**TASK TO CARRY OUT**
Set down, please, exactly the lines below that run from the line with "敬老の日プレゼントを価格帯" to the line with "dengan harga spesial selama periode promo.", both lines included.

++++++

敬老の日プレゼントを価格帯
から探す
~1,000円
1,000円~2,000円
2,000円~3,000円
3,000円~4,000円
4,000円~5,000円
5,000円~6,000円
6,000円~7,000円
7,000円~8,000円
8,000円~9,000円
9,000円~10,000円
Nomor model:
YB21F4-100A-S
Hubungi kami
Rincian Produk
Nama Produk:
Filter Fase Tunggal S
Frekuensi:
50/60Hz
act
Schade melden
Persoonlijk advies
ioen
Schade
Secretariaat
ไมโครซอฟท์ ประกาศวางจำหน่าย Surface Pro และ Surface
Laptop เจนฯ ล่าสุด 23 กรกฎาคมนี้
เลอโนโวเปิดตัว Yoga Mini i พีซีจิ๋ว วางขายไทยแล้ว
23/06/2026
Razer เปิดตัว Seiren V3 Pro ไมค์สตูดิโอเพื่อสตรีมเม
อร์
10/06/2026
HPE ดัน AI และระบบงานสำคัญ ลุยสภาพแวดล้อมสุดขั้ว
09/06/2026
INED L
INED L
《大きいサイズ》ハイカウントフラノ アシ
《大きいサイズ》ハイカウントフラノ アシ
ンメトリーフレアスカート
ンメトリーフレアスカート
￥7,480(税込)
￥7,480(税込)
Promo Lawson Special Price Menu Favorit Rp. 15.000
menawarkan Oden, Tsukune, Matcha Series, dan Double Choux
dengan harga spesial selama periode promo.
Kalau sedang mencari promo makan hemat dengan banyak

++++++

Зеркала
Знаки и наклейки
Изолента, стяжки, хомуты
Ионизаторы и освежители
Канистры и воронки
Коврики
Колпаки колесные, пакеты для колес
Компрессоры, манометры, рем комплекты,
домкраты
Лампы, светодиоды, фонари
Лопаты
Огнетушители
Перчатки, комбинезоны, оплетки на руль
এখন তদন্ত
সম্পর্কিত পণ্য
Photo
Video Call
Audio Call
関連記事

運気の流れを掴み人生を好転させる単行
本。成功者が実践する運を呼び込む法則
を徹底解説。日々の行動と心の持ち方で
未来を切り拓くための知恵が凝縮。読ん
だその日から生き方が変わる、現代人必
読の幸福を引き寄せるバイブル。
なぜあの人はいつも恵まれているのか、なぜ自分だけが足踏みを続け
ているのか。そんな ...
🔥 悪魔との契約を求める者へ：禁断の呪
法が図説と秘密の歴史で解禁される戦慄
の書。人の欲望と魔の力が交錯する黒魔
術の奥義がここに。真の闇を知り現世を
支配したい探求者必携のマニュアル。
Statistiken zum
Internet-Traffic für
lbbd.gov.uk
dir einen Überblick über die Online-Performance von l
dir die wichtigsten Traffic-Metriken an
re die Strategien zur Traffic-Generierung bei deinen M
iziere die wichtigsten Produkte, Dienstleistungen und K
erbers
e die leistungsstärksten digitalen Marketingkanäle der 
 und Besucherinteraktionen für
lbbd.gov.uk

++++++

**RESPONSE TO THE TASK**
敬老の日プレゼントを価格帯
から探す
~1,000円
1,000円~2,000円
2,000円~3,000円
3,000円~4,000円
4,000円~5,000円
5,000円~6,000円
6,000円~7,000円
7,000円~8,000円
8,000円~9,000円
9,000円~10,000円
Nomor model:
YB21F4-100A-S
Hubungi kami
Rincian Produk
Nama Produk:
Filter Fase Tunggal S
Frekuensi:
50/60Hz
act
Schade melden
Persoonlijk advies
ioen
Schade
Secretariaat
ไมโครซอฟท์ ประกาศวางจำหน่าย Surface Pro และ Surface
Laptop เจนฯ ล่าสุด 23 กรกฎาคมนี้
เลอโนโวเปิดตัว Yoga Mini i พีซีจิ๋ว วางขายไทยแล้ว
23/06/2026
Razer เปิดตัว Seiren V3 Pro ไมค์สตูดิโอเพื่อสตรีมเม
อร์
10/06/2026
HPE ดัน AI และระบบงานสำคัญ ลุยสภาพแวดล้อมสุดขั้ว
09/06/2026
INED L
INED L
《大きいサイズ》ハイカウントフラノ アシ
《大きいサイズ》ハイカウントフラノ アシ
ンメトリーフレアスカート
ンメトリーフレアスカート
￥7,480(税込)
￥7,480(税込)
Promo Lawson Special Price Menu Favorit Rp. 15.000
menawarkan Oden, Tsukune, Matcha Series, dan Double Choux
dengan harga spesial selama periode promo.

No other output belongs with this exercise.